Omaha (KMTV) -- Breathing, it's not something most of us think twice about.
However for Nick Bell, and other patients living with cystic fibrosis, it's a constant struggle.
"It's just a drain on your energy daily," Bell said. "You do so many treatments just to keep yourself breathing."
According to the University of Nebraska Medicine Center, cystic fibrosis is a life threatening disease that builds up mucus in the lungs with an average survival age of 47 years.
Like most patients, Bell was diagnosed as a baby.
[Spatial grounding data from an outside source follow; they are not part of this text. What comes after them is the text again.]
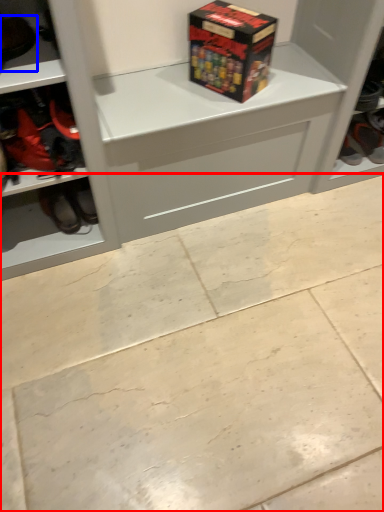 Question: Which of the following is the farthest to the observer, concrete (highlighted by a red box) or footwear (highlighted by a blue box)?

Choices:
 (A) concrete
 (B) footwear

Answer: (B) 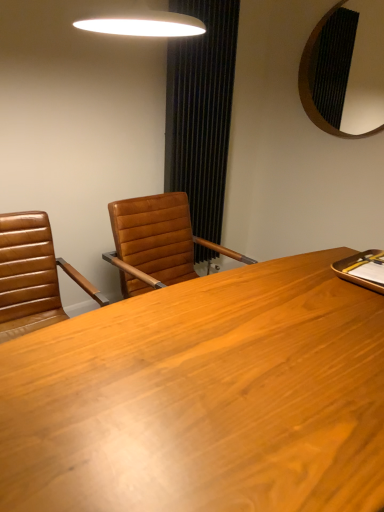 Question: From a real-world perspective, is black textured curtain at center over wooden desk at center?

Choices:
 (A) no
 (B) yes

Answer: (B)

Question: From a real-world perspective, is black textured curtain at center below wooden desk at center?

Choices:
 (A) yes
 (B) no

Answer: (B)

Question: Considering the relative sizes of black textured curtain at center and wooden desk at center in the image provided, is black textured curtain at center thinner than wooden desk at center?

Choices:
 (A) no
 (B) yes

Answer: (B)

Question: Can you confirm if black textured curtain at center is wider than wooden desk at center?

Choices:
 (A) no
 (B) yes

Answer: (A)

Question: Does black textured curtain at center come in front of wooden desk at center?

Choices:
 (A) no
 (B) yes

Answer: (A)

Question: Is point (329, 120) positioned closer to the camera than point (193, 202)?

Choices:
 (A) farther
 (B) closer

Answer: (A)

Question: From the image's perspective, is black textured mirror at upper right positioned above or below black textured curtain at center?

Choices:
 (A) above
 (B) below

Answer: (A)

Question: Is black textured mirror at upper right wider or thinner than black textured curtain at center?

Choices:
 (A) wide
 (B) thin

Answer: (B)

Question: Relative to black textured curtain at center, is black textured mirror at upper right in front or behind?

Choices:
 (A) front
 (B) behind

Answer: (A)

Question: Is black textured mirror at upper right spatially inside wooden desk at center, or outside of it?

Choices:
 (A) inside
 (B) outside

Answer: (B)

Question: Does point (327, 106) appear closer or farther from the camera than point (319, 282)?

Choices:
 (A) closer
 (B) farther

Answer: (B)

Question: Considering their positions, is black textured mirror at upper right located in front of or behind wooden desk at center?

Choices:
 (A) front
 (B) behind

Answer: (B)

Question: Considering the positions of black textured mirror at upper right and wooden desk at center in the image, is black textured mirror at upper right taller or shorter than wooden desk at center?

Choices:
 (A) tall
 (B) short

Answer: (A)

Question: From a real-world perspective, relative to brown leather chair at left, is black textured mirror at upper right vertically above or below?

Choices:
 (A) below
 (B) above

Answer: (B)

Question: In terms of height, does black textured mirror at upper right look taller or shorter compared to brown leather chair at left?

Choices:
 (A) tall
 (B) short

Answer: (A) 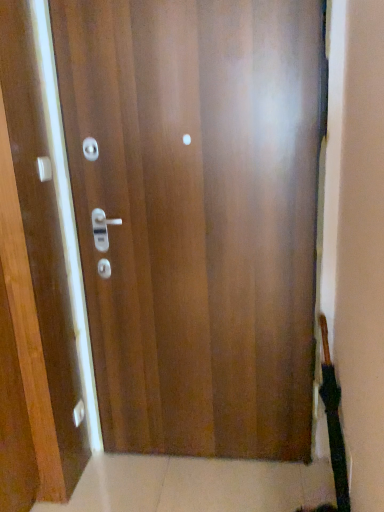 Question: Is matte silver knob at lower left not inside matte white handle at upper left?

Choices:
 (A) no
 (B) yes

Answer: (B)

Question: From a real-world perspective, is matte silver knob at lower left physically below matte white handle at upper left?

Choices:
 (A) no
 (B) yes

Answer: (B)

Question: Does matte silver knob at lower left appear on the left side of matte white handle at upper left?

Choices:
 (A) no
 (B) yes

Answer: (A)

Question: Does matte silver knob at lower left have a lesser height compared to matte white handle at upper left?

Choices:
 (A) no
 (B) yes

Answer: (A)

Question: Considering the relative sizes of matte silver knob at lower left and matte white handle at upper left in the image provided, is matte silver knob at lower left smaller than matte white handle at upper left?

Choices:
 (A) yes
 (B) no

Answer: (A)

Question: In terms of height, does glossy wood door at center look taller or shorter compared to matte silver knob at lower left?

Choices:
 (A) tall
 (B) short

Answer: (A)

Question: Is glossy wood door at center in front of or behind matte silver knob at lower left in the image?

Choices:
 (A) behind
 (B) front

Answer: (B)

Question: From the image's perspective, is glossy wood door at center located above or below matte silver knob at lower left?

Choices:
 (A) below
 (B) above

Answer: (B)

Question: From a real-world perspective, is glossy wood door at center physically located above or below matte silver knob at lower left?

Choices:
 (A) below
 (B) above

Answer: (B)

Question: Considering the positions of matte white handle at upper left and matte silver knob at lower left in the image, is matte white handle at upper left wider or thinner than matte silver knob at lower left?

Choices:
 (A) thin
 (B) wide

Answer: (B)

Question: From a real-world perspective, is matte white handle at upper left positioned above or below matte silver knob at lower left?

Choices:
 (A) above
 (B) below

Answer: (A)

Question: From the image's perspective, is matte white handle at upper left located above or below matte silver knob at lower left?

Choices:
 (A) above
 (B) below

Answer: (A)

Question: Relative to matte silver knob at lower left, is matte white handle at upper left in front or behind?

Choices:
 (A) front
 (B) behind

Answer: (A)

Question: In terms of width, does matte silver knob at lower left look wider or thinner when compared to glossy wood door at center?

Choices:
 (A) thin
 (B) wide

Answer: (A)

Question: In terms of height, does matte silver knob at lower left look taller or shorter compared to glossy wood door at center?

Choices:
 (A) tall
 (B) short

Answer: (B) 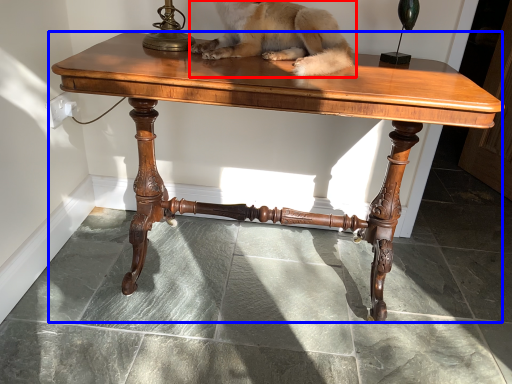 Question: Which object appears closest to the camera in this image, dog (highlighted by a red box) or table (highlighted by a blue box)?

Choices:
 (A) dog
 (B) table

Answer: (B) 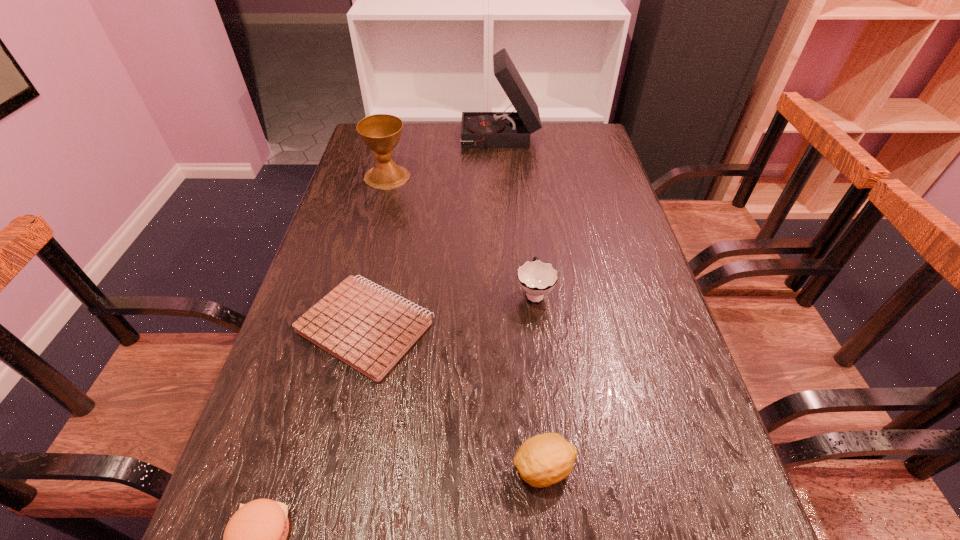 Identify the location of the farthest object. This screenshot has height=540, width=960. (504, 129).

Where is `phonograph_record`? The height and width of the screenshot is (540, 960). phonograph_record is located at coordinates (504, 129).

Where is `chalice`? This screenshot has width=960, height=540. chalice is located at coordinates [381, 133].

You are a GUI agent. You are given a task and a screenshot of the screen. Output one action in this format:
    pyautogui.click(x=<x>, y=<y>)
    Task: Click on the fifth shortest object
    Image resolution: width=960 pixels, height=540 pixels.
    Given the screenshot: What is the action you would take?
    pyautogui.click(x=381, y=133)

The image size is (960, 540). Find the location of `cup`. cup is located at coordinates (537, 278).

Identify the location of lemon. This screenshot has width=960, height=540. (545, 459).

You are a GUI agent. You are given a task and a screenshot of the screen. Output one action in this format:
    pyautogui.click(x=<x>, y=<y>)
    Task: Click on the notebook
    Image resolution: width=960 pixels, height=540 pixels.
    Given the screenshot: What is the action you would take?
    pyautogui.click(x=370, y=330)

Locate an element on the screen. The height and width of the screenshot is (540, 960). vacant space positioned on the front-facing side of the tallest object is located at coordinates (382, 139).

This screenshot has height=540, width=960. What are the coordinates of `free spot located 0.200m on the front-facing side of the tallest object` in the screenshot? It's located at (403, 139).

Where is `vacant space situated 0.340m on the front-facing side of the tallest object`? The width and height of the screenshot is (960, 540). vacant space situated 0.340m on the front-facing side of the tallest object is located at coordinates (362, 139). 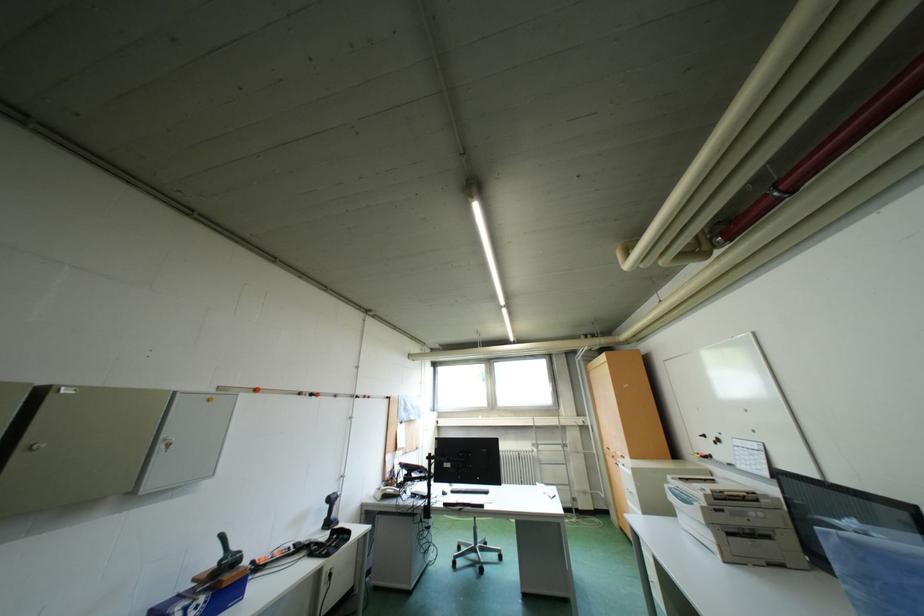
"I like to joke around and say my lungs are like these two busted first vehicles I had," Bell said. "I used to have a 1980 Volkswagen Rabbit convertible, and that's my right lung. I had this old Toyota pick-up 4x4, and that's my left lung. I want to die with these suckers."
At low points in his battle with cystic fibrosis, Bell says it's felt like he was breathing through a straw.
But, that's not how Bell is feeling now.
A new drug, Trikafta, was approved by the Food and Drug Administration in October and has dramatically increased Bell's lung function to the point where he's started working out again.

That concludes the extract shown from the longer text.